» YOUR OBJECTIVE:
Read the entries below and pull out each line with the string "Ihrem".

RECORDS PROVIDED section start

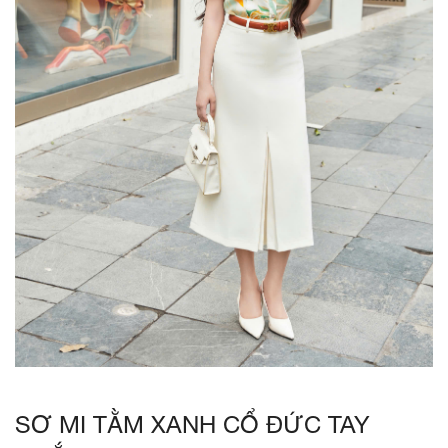
SƠ MI TẰM XANH CỔ ĐỨC TAY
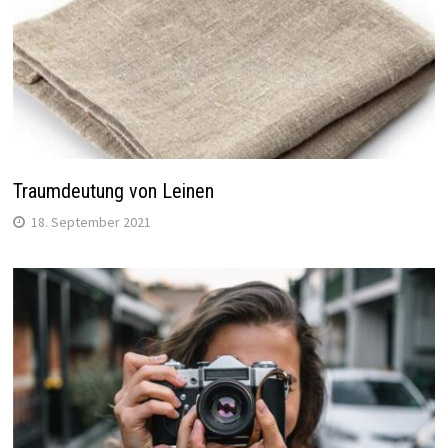
Traumdeutung von Leinen
18. September 2021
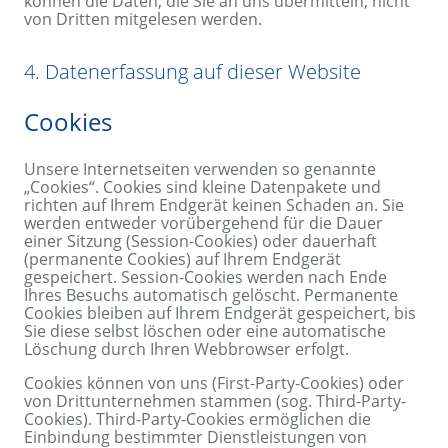
können die Daten, die Sie an uns übermitteln, nicht
von Dritten mitgelesen werden.
4. Datenerfassung auf dieser Website
Cookies
Unsere Internetseiten verwenden so genannte
„Cookies“. Cookies sind kleine Datenpakete und
richten auf Ihrem Endgerät keinen Schaden an. Sie
werden entweder vorübergehend für die Dauer
einer Sitzung (Session-Cookies) oder dauerhaft
(permanente Cookies) auf Ihrem Endgerät
gespeichert. Session-Cookies werden nach Ende
Ihres Besuchs automatisch gelöscht. Permanente
Cookies bleiben auf Ihrem Endgerät gespeichert, bis
Sie diese selbst löschen oder eine automatische
Löschung durch Ihren Webbrowser erfolgt.
Cookies können von uns (First-Party-Cookies) oder
von Drittunternehmen stammen (sog. Third-Party-
Cookies). Third-Party-Cookies ermöglichen die
Einbindung bestimmter Dienstleistungen von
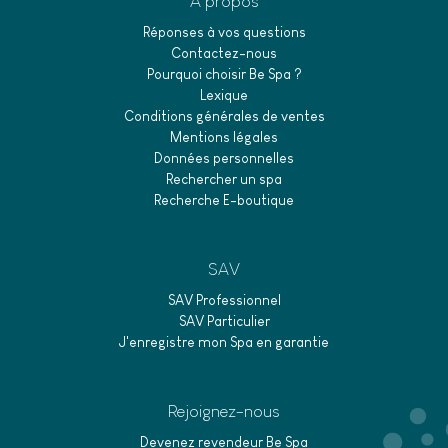
A propos
Réponses à vos questions
Contactez-nous
Pourquoi choisir Be Spa ?
Lexique
Conditions générales de ventes
Mentions légales
Données personnelles
Rechercher un spa
Recherche E-boutique
SAV
SAV Professionnel
SAV Particulier
J'enregistre mon Spa en garantie
Rejoignez-nous
Devenez revendeur Be Spa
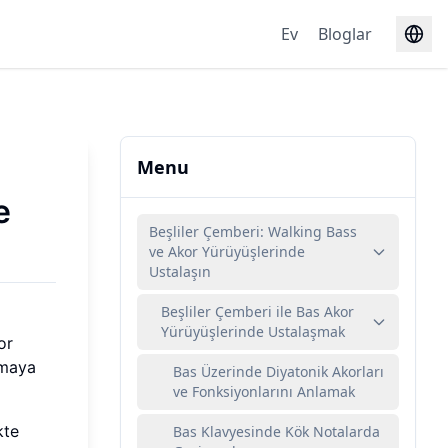
Ev
Bloglar
Menu
e
Beşliler Çemberi: Walking Bass
ve Akor Yürüyüşlerinde
Ustalaşın
Beşliler Çemberi ile Bas Akor
Yürüyüşlerinde Ustalaşmak
or
lmaya
Bas Üzerinde Diyatonik Akorları
ve Fonksiyonlarını Anlamak
kte
Bas Klavyesinde Kök Notalarda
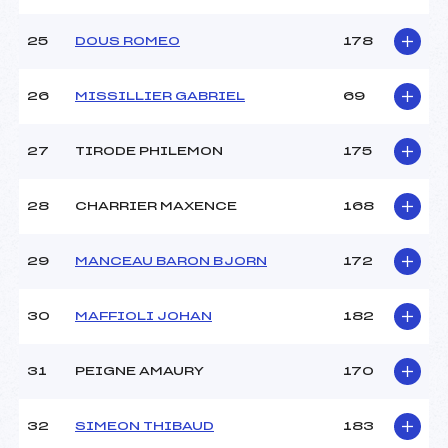
25
DOUS ROMEO
178
26
MISSILLIER GABRIEL
69
27
TIRODE PHILEMON
175
28
CHARRIER MAXENCE
168
29
MANCEAU BARON BJORN
172
30
MAFFIOLI JOHAN
182
31
PEIGNE AMAURY
170
32
SIMEON THIBAUD
183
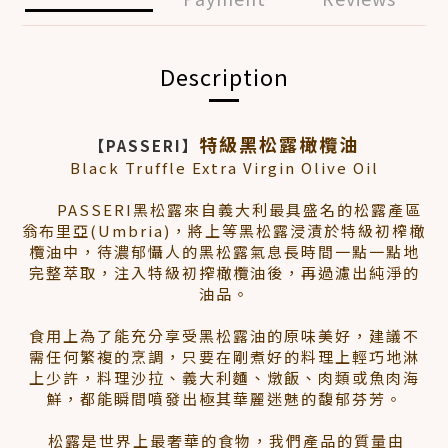
Description
特級黑松露橄欖油
【PASSERI】
Black Truffle Extra Virgin Olive Oil
PASSERI黑松露來自義大利最具盛名的松露產區
翁布里亞(Umbria)，將上等黑松露浸漬於特級初榨橄
欖油中，待濃郁懾人的黑松露氣息長時間一點一點地
完整萃取，注入特級初搾橄欖油後，再過濾出純淨的
油品。
食用上為了能充分享受黑松露油的原味美好，建議不
需任何繁複的烹調，只要在剛煮好的料理上輕巧地淋
上少許，料理沙拉、義大利麵、燉飯、肉類或魚肉海
鮮，都能瞬間噴發出極其華麗迷魅的馥郁芬芳。
松露是世界上最奢華的食物，我們產品的質量由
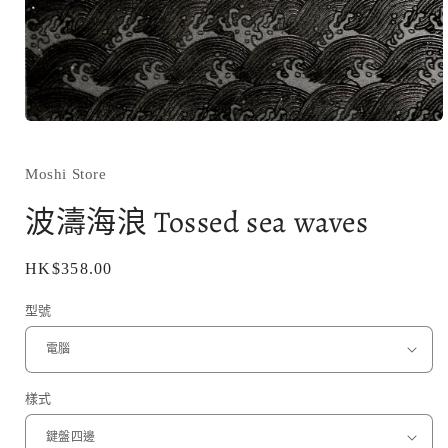
在
互
動
Moshi Store
視
窗
波濤海浪 Tossed sea waves
中
開
啟
定
HK$358.00
多
價
媒
型號
體
檔
案
1
樣式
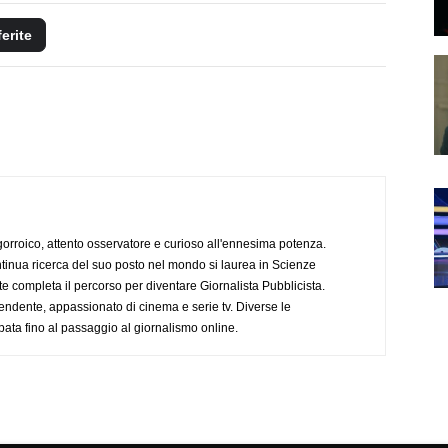
ferite
ogorroico, attento osservatore e curioso all'ennesima potenza.
tinua ricerca del suo posto nel mondo si laurea in Scienze
completa il percorso per diventare Giornalista Pubblicista.
endente, appassionato di cinema e serie tv. Diverse le
pata fino al passaggio al giornalismo online.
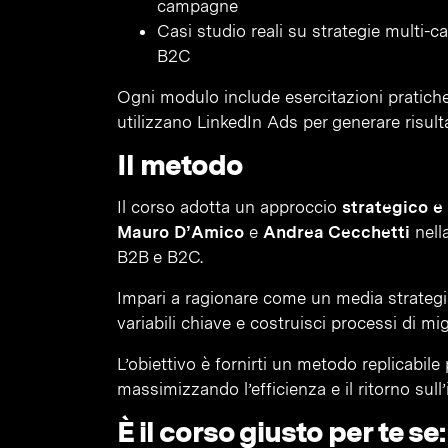
campagne
Casi studio reali su strategie multi
B2C
Ogni modulo include esercitazioni pratiche
utilizzano LinkedIn Ads per generare risulta
Il metodo
Il corso adotta un approccio
strategico e
Mauro D’Amico
e
Andrea Cecchetti
nell
B2B e B2C.
Impari a ragionare come un media strategist:
variabili chiave e costruisci processi di m
L’obiettivo è fornirti un metodo replicabil
massimizzando l’efficienza e il ritorno sull
È il corso giusto per te se:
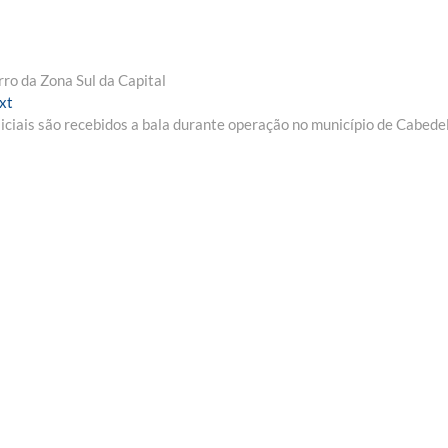
ro da Zona Sul da Capital
Next
xt
post:
iciais são recebidos a bala durante operação no município de Cabede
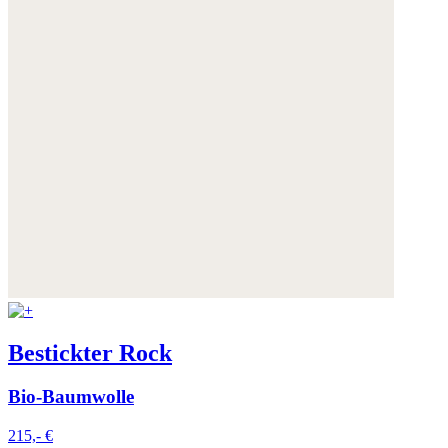
Bestickter Rock
Bio-Baumwolle
215,- €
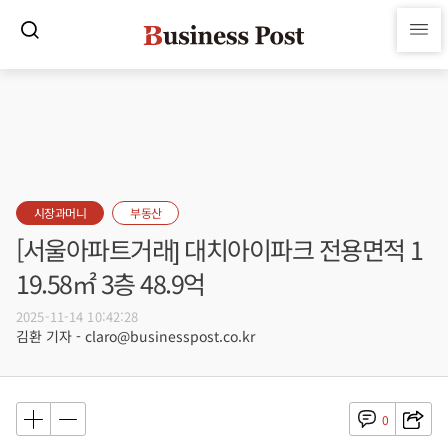
시장과머니
부동산
[서울아파트거래] 대치아이파크 전용면적 1
19.58㎡ 3층 48.9억
2025-11-14 10:42:28
김환 기자 - claro@businesspost.co.kr
0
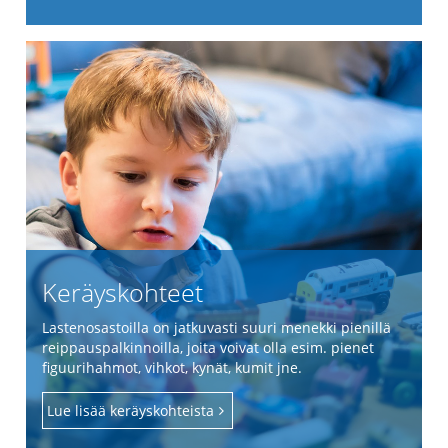
Keräyskohteet
Lastenosastoilla on jatkuvasti suuri menekki pienillä
reippauspalkinnoilla, joita voivat olla esim. pienet
figuurihahmot, vihkot, kynät, kumit jne.
Lue lisää keräyskohteista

RECORDS PROVIDED section end

» ANSWER FOR THE TASK:
richten auf Ihrem Endgerät keinen Schaden an. Sie
(permanente Cookies) auf Ihrem Endgerät
Cookies bleiben auf Ihrem Endgerät gespeichert, bis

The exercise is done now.